The next mindless, meaningless day would start at six a.m. and she’d go through the motions all over again.

Except on Wednesdays. Wednesdays she only worked half days and she never stopped at Alice’s. On Wednesdays, she picked up her standing order at Leona’s flower shop and took the two pink roses to Amber’s grave.

Nettie would lie on the ground next to her daughter’s headstone, even when there was snow, and talk to the girl who could never talk back.

This was the only place she ever felt any comfort. “Strange,” she once said to herself, “you’d think this was the last place I’d want to be. But this is where Amber is. And I have so much to tell her. All those things I never said. All those things she needs to know.”

Anyone overhearing her conversation would have been able to walk into a courtroom, put a hand on the Bible, and swear Nettie Schlener was nuts.

Nettie spoke to the grave as though she and Amber were sitting around the kitchen table having supper. She told the headstone the news in town and how the girls’ basketball team was doing. She told about beloved Aunt Gertie and the reports weren’t very good; the lady was failing fast. She’d hit a parked car last week and the family took away her keys. Poor thing cried all day. Nettie told about strange customers at the hardware and how Alice’s new cake recipe tasted. She even gave updates on Johnny.

“He’s still in a coma,” she’d report. “His mother is always with him. His father….well, you know his father. They don’t know if he’ll ever come out of it.”

There were regular news flashes on her cousins, aunts and uncles. “Your Uncle Dennis was so angry when you died,” Nettie told her. “I worried he might do something that would get him in trouble. But he’s calmed down. You know, they always do. Those men get so riled up and they’re like red hot pokers, but it doesn’t last. They say a woman holds a grudge a lot deeper than a man, and I think they’re right. Besides, Dennis has his kids to raise and they’re all active in sports and 4-H and his wife is into scrapbooking big-time, so she’s always going off to scrapbook conventions and leaving him to take care of everything at home. I’m betting sometimes he wishes he’d listened to Dad that Susie wasn’t the right woman for him.”
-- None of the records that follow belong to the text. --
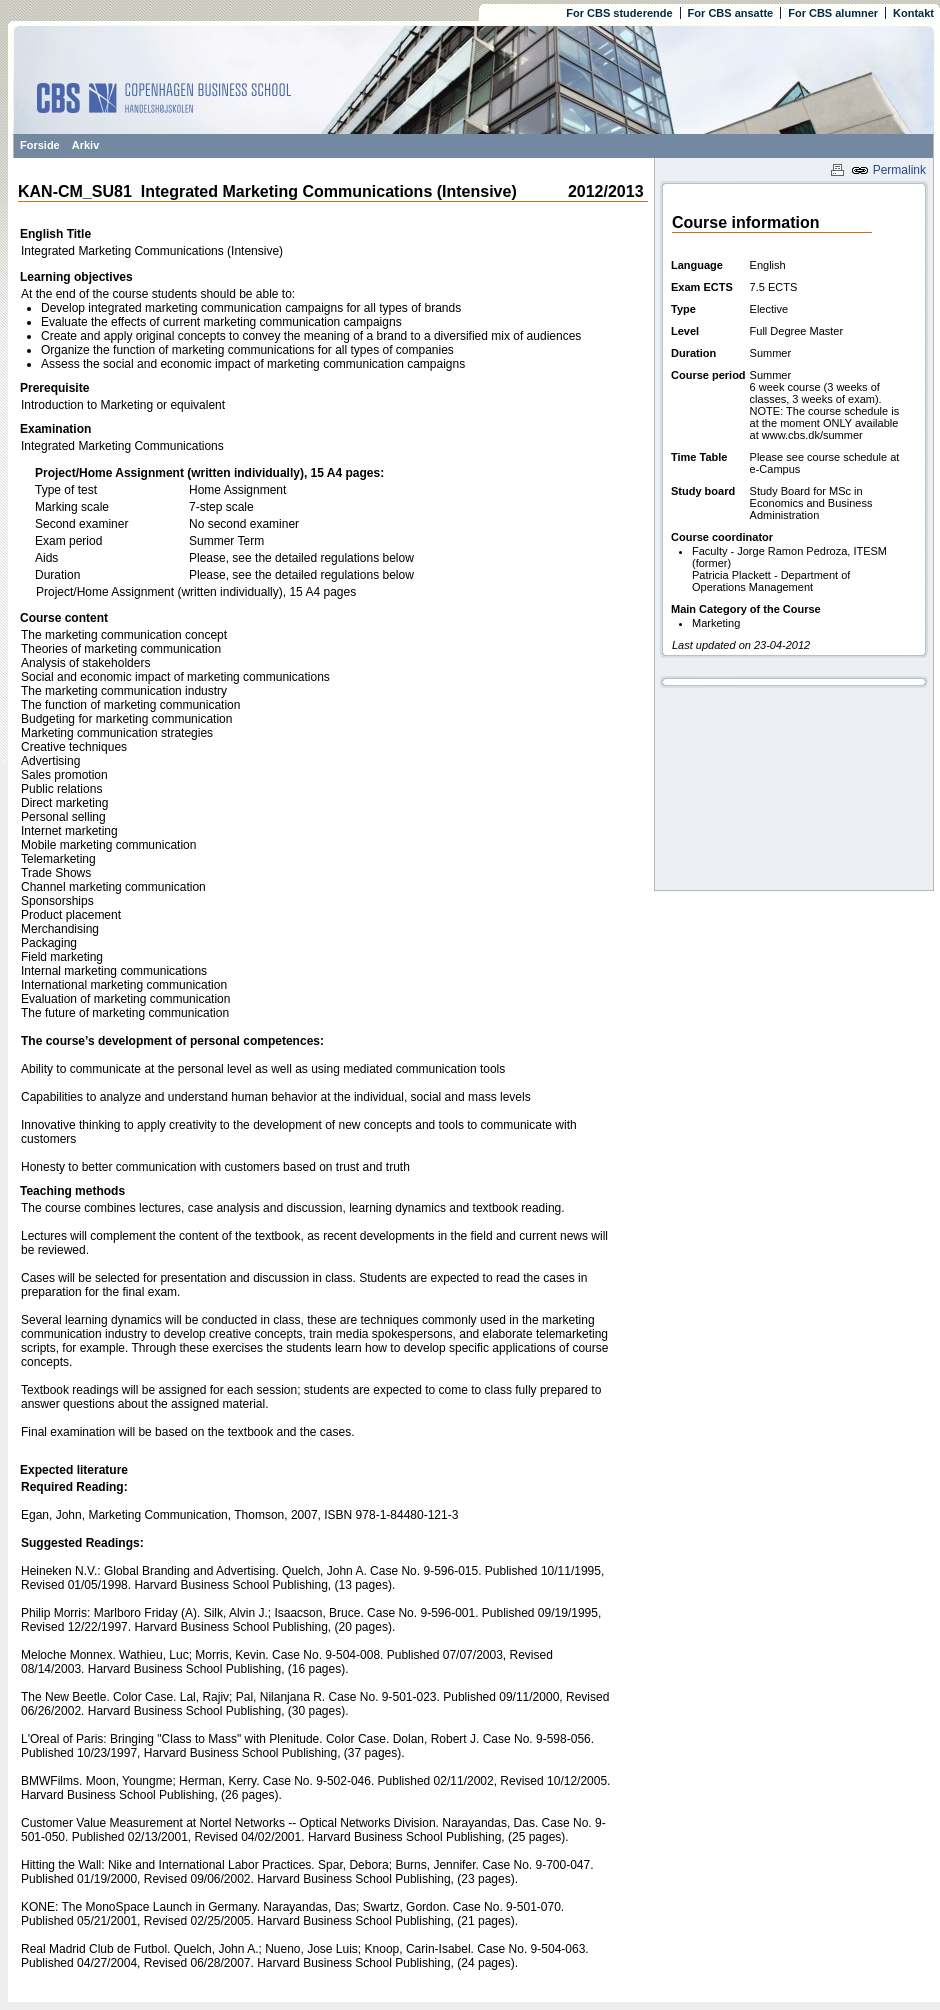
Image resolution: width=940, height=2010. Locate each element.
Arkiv (86, 145)
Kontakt (913, 13)
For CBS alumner (833, 13)
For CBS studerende (619, 13)
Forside (40, 145)
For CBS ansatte (731, 13)
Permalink (888, 170)
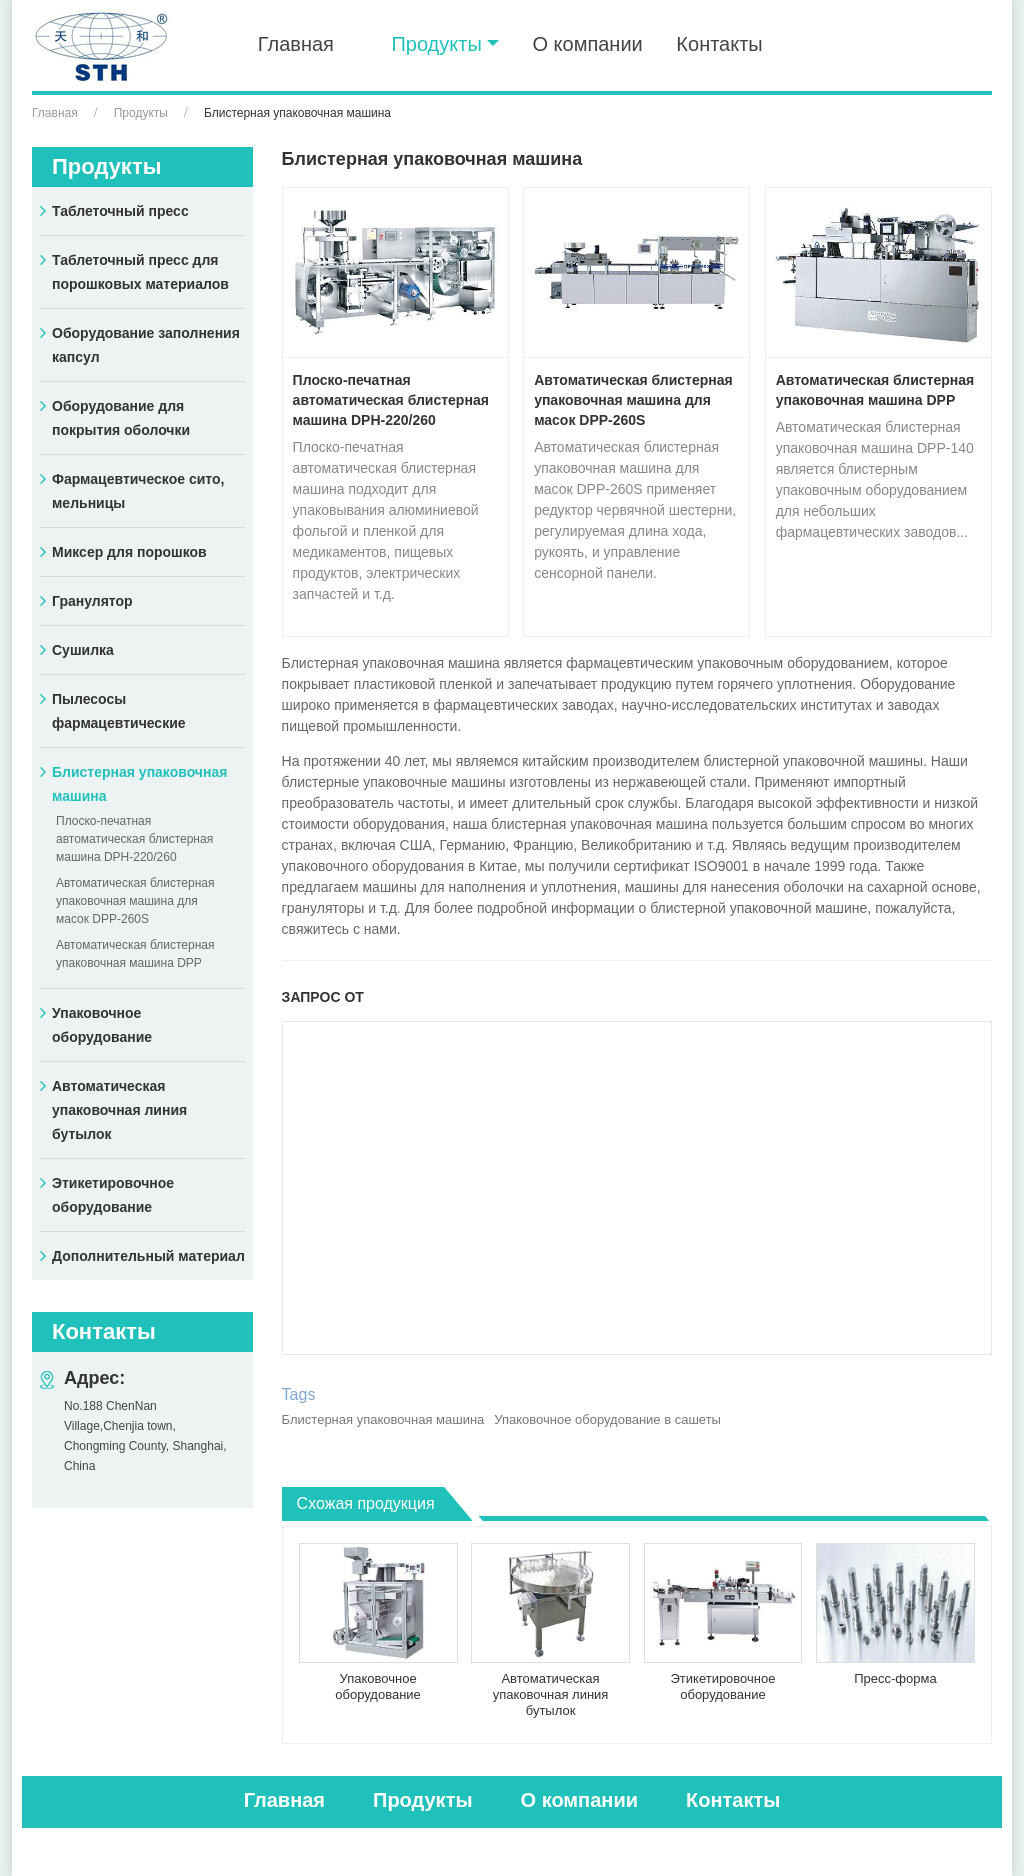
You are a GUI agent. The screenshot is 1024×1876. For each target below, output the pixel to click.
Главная (296, 44)
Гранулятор (92, 601)
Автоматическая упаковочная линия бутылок (551, 1694)
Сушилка (83, 650)
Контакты (719, 44)
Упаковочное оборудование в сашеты (607, 1419)
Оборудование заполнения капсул (146, 345)
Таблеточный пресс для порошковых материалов (140, 272)
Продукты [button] (436, 44)
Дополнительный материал (148, 1256)
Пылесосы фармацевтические (119, 711)
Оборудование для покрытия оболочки (121, 418)
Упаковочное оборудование (378, 1686)
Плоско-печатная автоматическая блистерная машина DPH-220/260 (391, 400)
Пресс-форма (895, 1678)
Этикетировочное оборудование (722, 1686)
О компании (587, 44)
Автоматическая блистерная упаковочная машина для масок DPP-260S (633, 400)
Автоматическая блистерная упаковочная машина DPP (875, 390)
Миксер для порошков (129, 552)
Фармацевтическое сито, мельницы (138, 491)
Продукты (141, 113)
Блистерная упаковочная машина (383, 1419)
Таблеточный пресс (120, 211)
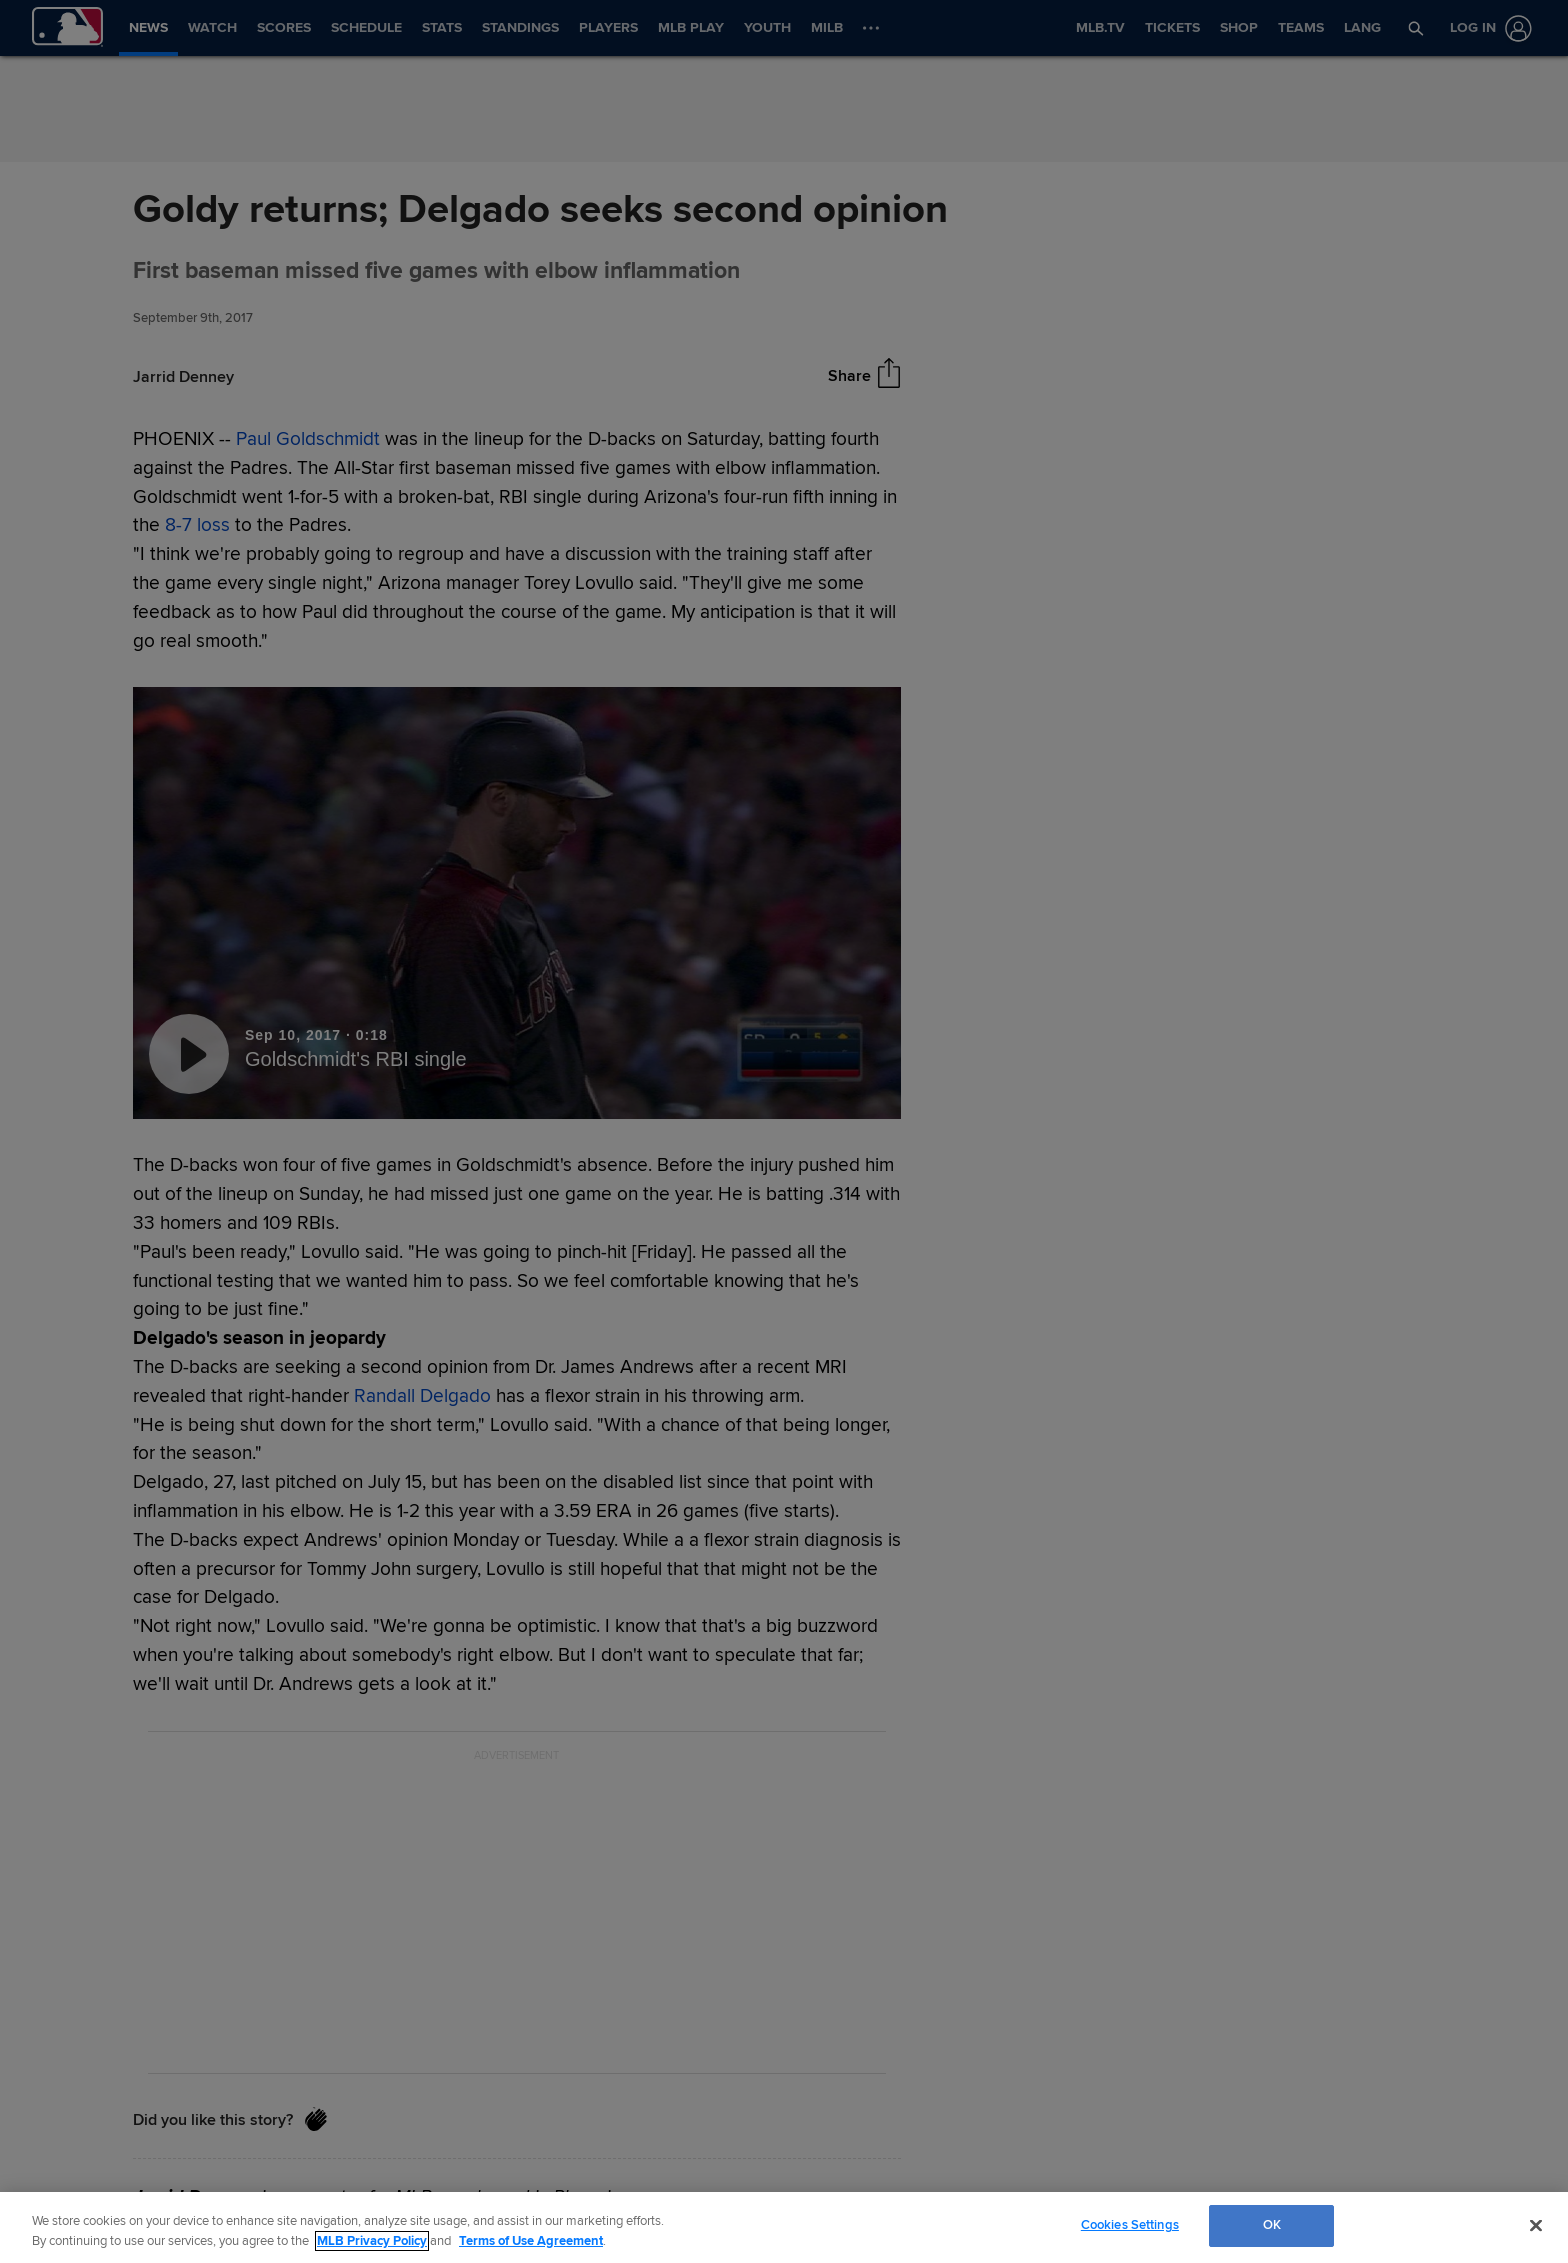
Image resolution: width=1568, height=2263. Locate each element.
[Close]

Nettie told her dead daughter that Maxine refused any of her clothes—even though Nettie was sure she and the other girls would want them. She ended up carting them to the Dakota Boy’s Ranch Thrift Shop in Fargo. “Remember how we liked shopping there?” After questions like that she’d pause, as though she expected an answer.

And then, in a voice just above a whisper, she’d tell Amber about Crabapple.

She’d end with her arms around the tombstone, kissing its cold surface.